Item 12. Security Ownership of Certain Beneficial Owners and Management.
The information required by this item is included under the caption
"Ownership of Securities" in the Company's Proxy Statement for the 2002 Annual
Meeting of Stockholders and is incorporated herein by reference.
Item 13. Certain Relationships and Related Transactions.
The information required by this item is included under the caption "Certain
Relationships and Related Transactions" in the Company's Proxy Statement for
the 2002 Annual Meeting of Stockholders and is incorporated herein by reference.
83
PART IV
Item 14. Exhibits, Financial Statement Schedule and Reports on Form 8-K.

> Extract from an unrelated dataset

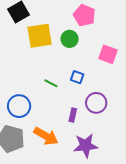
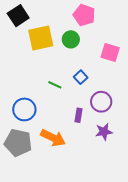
blue square: (77, 77) -> (81, 77), turned 32
purple star: (86, 146) -> (104, 132), moved, size x0.7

(a) The following documents are filed as part of the Annual Report on Form
10-K:
1. Financial Statements. The following Consolidated Financial Statements
of Credence Systems Corporation are included in Item 8 of this Annual Report
on Form 10-K:
Page
----
Report of Ernst & Young LLP, Independent Auditors........................................... 47
Report of Arthur Andersen LLP, Independent Public Accountants............................... 48
Consolidated Balance Sheets--October 31, 2001 and 2000...................................... 49
Consolidated Statements of Operations--Years Ended October 31, 2001, 2000 and 1999.......... 50
Consolidated Statements of Stockholders' Equity--Years Ended October 31, 2001, 2000 and 1999 52
Consolidated Statements of Cash Flows--Years Ended October 31, 2001, 2000 and 1999.......... 53
Notes to Consolidated Financial Statements.................................................. 54
2. Financial Statement Schedule. The following financial statement
schedule of Credence Systems Corporation, for the years ended October 31,
2001, 2000 and 1999, is filed as part of this Annual Report on Form 10-K and
should be read in conjunction with the Consolidated Financial Statements of
Credence Systems Corporation:
Page
----
Schedule II--Valuation and Qualifying Accounts 87
Schedules other than the one listed above have been omitted since they
are either not required, are not applicable or the required information
is shown in the consolidated financial statements or related notes.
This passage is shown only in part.